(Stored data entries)

◆ ◆ ◆ ◆

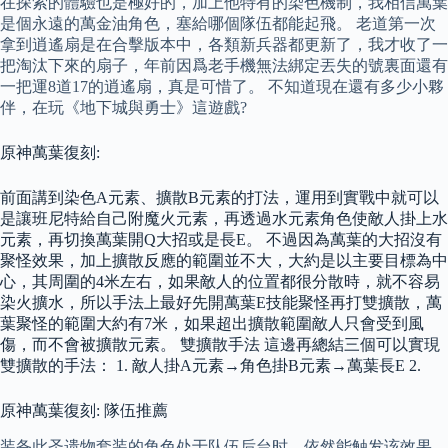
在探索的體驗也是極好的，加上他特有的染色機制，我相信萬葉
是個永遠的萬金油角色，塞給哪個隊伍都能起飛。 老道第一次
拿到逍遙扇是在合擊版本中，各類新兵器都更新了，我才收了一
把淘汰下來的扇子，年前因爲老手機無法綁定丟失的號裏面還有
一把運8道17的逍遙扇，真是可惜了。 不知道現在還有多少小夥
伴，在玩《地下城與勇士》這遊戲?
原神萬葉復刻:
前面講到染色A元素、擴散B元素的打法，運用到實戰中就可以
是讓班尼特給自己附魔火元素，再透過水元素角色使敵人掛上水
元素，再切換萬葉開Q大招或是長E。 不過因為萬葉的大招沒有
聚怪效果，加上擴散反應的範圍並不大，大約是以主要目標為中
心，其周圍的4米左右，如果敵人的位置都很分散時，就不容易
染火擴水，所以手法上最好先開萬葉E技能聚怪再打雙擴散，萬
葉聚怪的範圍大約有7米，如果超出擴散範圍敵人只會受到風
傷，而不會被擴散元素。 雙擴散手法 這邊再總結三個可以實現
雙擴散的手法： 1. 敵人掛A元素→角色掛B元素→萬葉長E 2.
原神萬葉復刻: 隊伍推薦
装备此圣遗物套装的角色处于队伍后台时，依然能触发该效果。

◆ ◆ ◆ ◆

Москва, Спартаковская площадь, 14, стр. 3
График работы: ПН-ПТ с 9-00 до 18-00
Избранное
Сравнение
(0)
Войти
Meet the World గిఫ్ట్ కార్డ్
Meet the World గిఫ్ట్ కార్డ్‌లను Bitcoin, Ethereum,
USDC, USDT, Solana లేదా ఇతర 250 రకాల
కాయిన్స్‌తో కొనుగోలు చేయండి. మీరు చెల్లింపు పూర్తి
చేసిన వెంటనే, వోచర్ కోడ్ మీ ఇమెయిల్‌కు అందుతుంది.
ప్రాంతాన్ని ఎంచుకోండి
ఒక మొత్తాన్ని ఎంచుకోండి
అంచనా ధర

◆ ◆ ◆ ◆

YOUR INSTRUCTIONS:
Scan the records above for the lines holding "元素，再切換萬葉開Q大招或是長E。 不過因為萬葉的大招沒有" and "装备此圣遗物套装的角色处于队伍后台时，依然能触发该效果。". Transcribe those two and every line between them word for word, and no others.

FINAL ANSWER:
元素，再切換萬葉開Q大招或是長E。 不過因為萬葉的大招沒有
聚怪效果，加上擴散反應的範圍並不大，大約是以主要目標為中
心，其周圍的4米左右，如果敵人的位置都很分散時，就不容易
染火擴水，所以手法上最好先開萬葉E技能聚怪再打雙擴散，萬
葉聚怪的範圍大約有7米，如果超出擴散範圍敵人只會受到風
傷，而不會被擴散元素。 雙擴散手法 這邊再總結三個可以實現
雙擴散的手法： 1. 敵人掛A元素→角色掛B元素→萬葉長E 2.
原神萬葉復刻: 隊伍推薦
装备此圣遗物套装的角色处于队伍后台时，依然能触发该效果。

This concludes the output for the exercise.